**WORK TASK**: Find the line containing "lại cho khách", then print it and each line after it through the end of the listing exactly, with no pictures.

**PROVIDED RECORDS**:
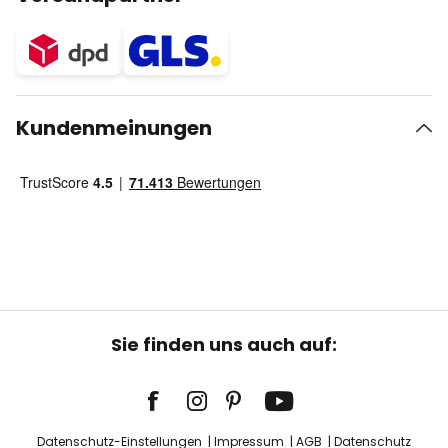
Kundenmeinungen
Sie finden uns auch auf:
Datenschutz-Einstellungen
Impressum
AGB
Datenschutz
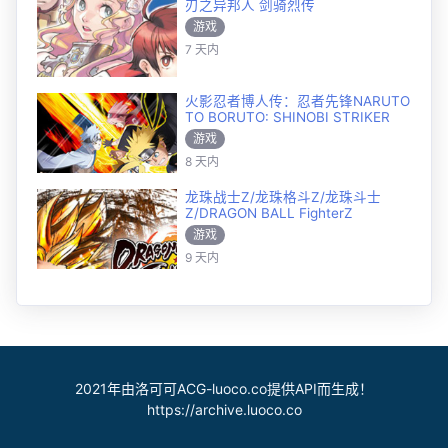
刃之异邦人 剑骑烈传
游戏
7 天内
火影忍者博人传：忍者先锋NARUTO
TO BORUTO: SHINOBI STRIKER
游戏
8 天内
龙珠战士Z/龙珠格斗Z/龙珠斗士
Z/DRAGON BALL FighterZ
游戏
9 天内
2021年由洛可可ACG-luoco.co提供API而生成！
https://archive.luoco.co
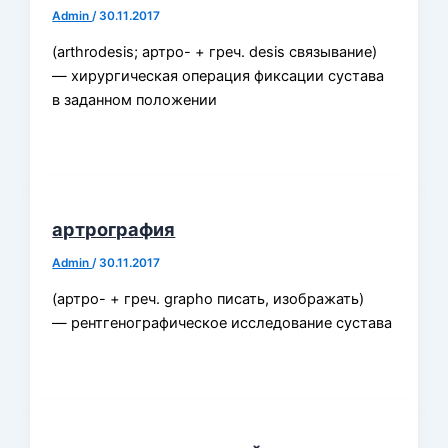
Admin
/
30.11.2017
(arthrodesis; артро- + греч. desis связывание)
— хирургическая операция фиксации сустава
в заданном положении
артрография
Admin
/
30.11.2017
(артро- + греч. grapho писать, изображать)
— рентгенографическое исследование сустава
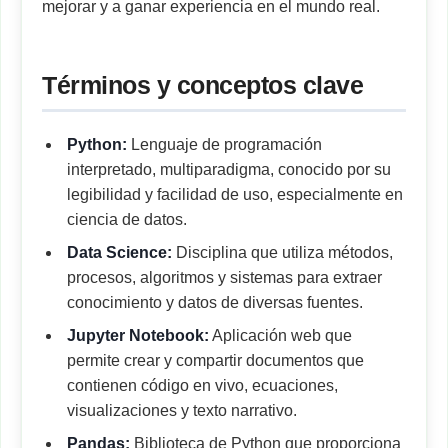
mejorar y a ganar experiencia en el mundo real.
Términos y conceptos clave
Python:
Lenguaje de programación
interpretado, multiparadigma, conocido por su
legibilidad y facilidad de uso, especialmente en
ciencia de datos.
Data Science:
Disciplina que utiliza métodos,
procesos, algoritmos y sistemas para extraer
conocimiento y datos de diversas fuentes.
Jupyter Notebook:
Aplicación web que
permite crear y compartir documentos que
contienen código en vivo, ecuaciones,
visualizaciones y texto narrativo.
Pandas:
Biblioteca de Python que proporciona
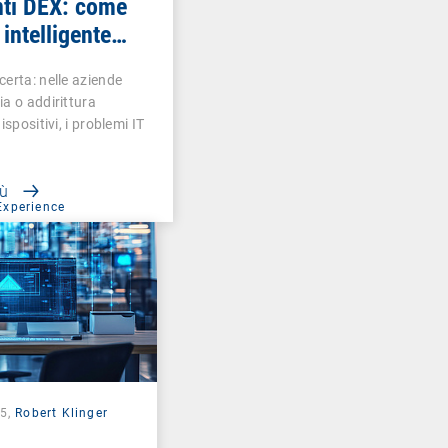
ti DEX: come
i intelligente
certa: nelle aziende
duazione dei
ia o addirittura
ivi outlier
ispositivi, i problemi IT
iù
Experience
25,
Robert Klinger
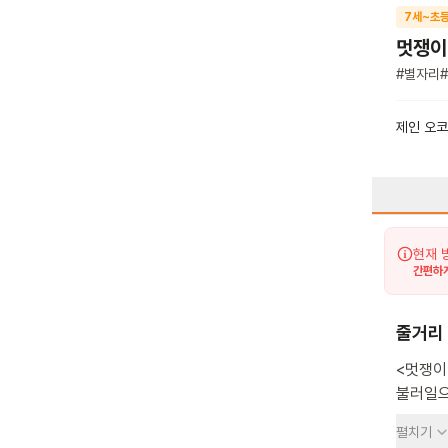
7세~초등
멋쟁이
#
별자리
#
제인 오
현재 
간편하게
줄거리
<멋쟁이
불러일으키는 그림책이에
하지만 
펼치기
낸시에게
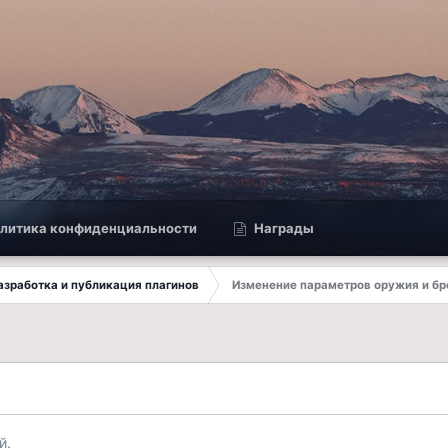
литика конфиденциальности
Награды
 Разработка и публикация плагинов
Изменение параметров оружия и бр
й.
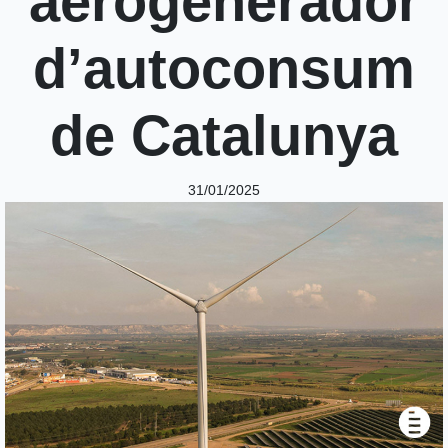
aerogenerador
d’autoconsum
de Catalunya
31/01/2025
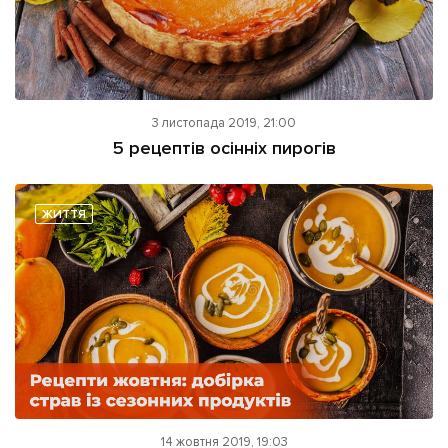
3 листопада 2019, 21:00
5 рецептів осінніх пирогів
ЖИТТЯ
14 жовтня 2019, 19:03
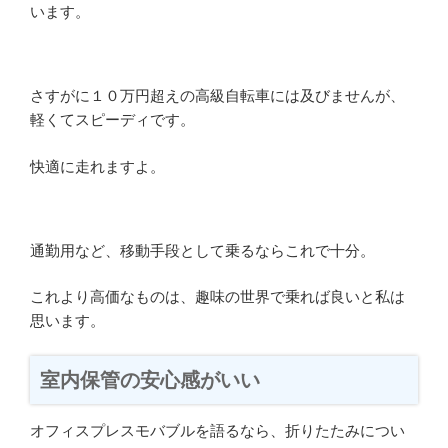
います。
さすがに１０万円超えの高級自転車には及びませんが、
軽くてスピーディです。
快適に走れますよ。
通勤用など、移動手段として乗るならこれで十分。
これより高価なものは、趣味の世界で乗れば良いと私は
思います。
室内保管の安心感がいい
オフィスプレスモバブルを語るなら、折りたたみについ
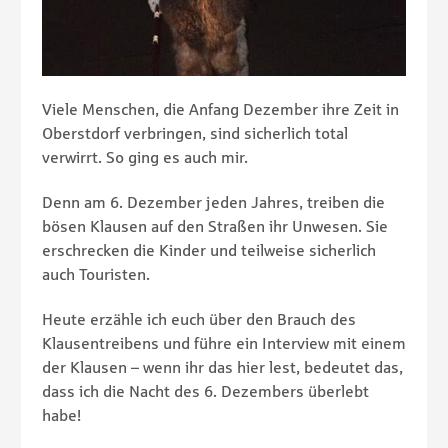
Viele Menschen, die Anfang Dezember ihre Zeit in
Oberstdorf verbringen, sind sicherlich total
verwirrt. So ging es auch mir.
Denn am 6. Dezember jeden Jahres, treiben die
bösen Klausen auf den Straßen ihr Unwesen. Sie
erschrecken die Kinder und teilweise sicherlich
auch Touristen.
Heute erzähle ich euch über den Brauch des
Klausentreibens und führe ein Interview mit einem
der Klausen – wenn ihr das hier lest, bedeutet das,
dass ich die Nacht des 6. Dezembers überlebt
habe!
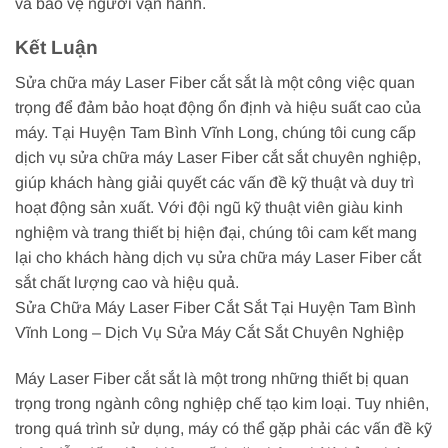
và bảo vệ người vận hành.
Kết Luận
Sửa chữa máy Laser Fiber cắt sắt là một công việc quan
trọng để đảm bảo hoạt động ổn định và hiệu suất cao của
máy. Tại Huyện Tam Bình Vĩnh Long, chúng tôi cung cấp
dịch vụ sửa chữa máy Laser Fiber cắt sắt chuyên nghiệp,
giúp khách hàng giải quyết các vấn đề kỹ thuật và duy trì
hoạt động sản xuất. Với đội ngũ kỹ thuật viên giàu kinh
nghiệm và trang thiết bị hiện đại, chúng tôi cam kết mang
lại cho khách hàng dịch vụ sửa chữa máy Laser Fiber cắt
sắt chất lượng cao và hiệu quả.
Sửa Chữa Máy Laser Fiber Cắt Sắt Tại Huyện Tam Bình
Vĩnh Long – Dịch Vụ Sửa Máy Cắt Sắt Chuyên Nghiệp
Máy Laser Fiber cắt sắt là một trong những thiết bị quan
trọng trong ngành công nghiệp chế tạo kim loại. Tuy nhiên,
trong quá trình sử dụng, máy có thể gặp phải các vấn đề kỹ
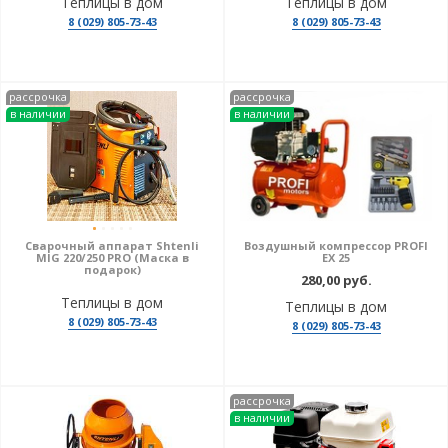
Теплицы в дом
Теплицы в дом
8 (029) 805-73-43
8 (029) 805-73-43
рассрочка
рассрочка
в наличии
в наличии
Сварочный аппарат Shtenli
Воздушный компрессор PROFI
MIG 220/250 PRO (Маска в
EX 25
подарок)
280,00 руб.
Теплицы в дом
Теплицы в дом
8 (029) 805-73-43
8 (029) 805-73-43
рассрочка
в наличии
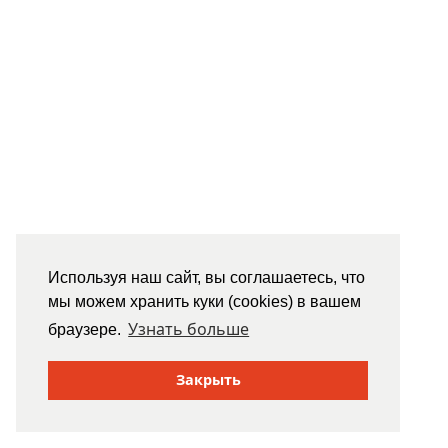
Используя наш сайт, вы соглашаетесь, что
мы можем хранить куки (cookies) в вашем
Узнать больше
браузере.
Закрыть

**YOUR RESPONSE**:
lại cho khách hàng dịch vụ sửa chữa máy Laser Fiber cắt
sắt chất lượng cao và hiệu quả.
Sửa Chữa Máy Laser Fiber Cắt Sắt Tại Huyện Tam Bình
Vĩnh Long – Dịch Vụ Sửa Máy Cắt Sắt Chuyên Nghiệp
Máy Laser Fiber cắt sắt là một trong những thiết bị quan
trọng trong ngành công nghiệp chế tạo kim loại. Tuy nhiên,
trong quá trình sử dụng, máy có thể gặp phải các vấn đề kỹ
Теплицы в дом
Теплицы в дом
8 (029) 805-73-43
8 (029) 805-73-43
рассрочка
рассрочка
в наличии
в наличии
Сварочный аппарат Shtenli
Воздушный компрессор PROFI
MIG 220/250 PRO (Маска в
EX 25
подарок)
280,00 руб.
Теплицы в дом
Теплицы в дом
8 (029) 805-73-43
8 (029) 805-73-43
рассрочка
в наличии
Используя наш сайт, вы соглашаетесь, что
мы можем хранить куки (cookies) в вашем
Узнать больше
браузере.
Закрыть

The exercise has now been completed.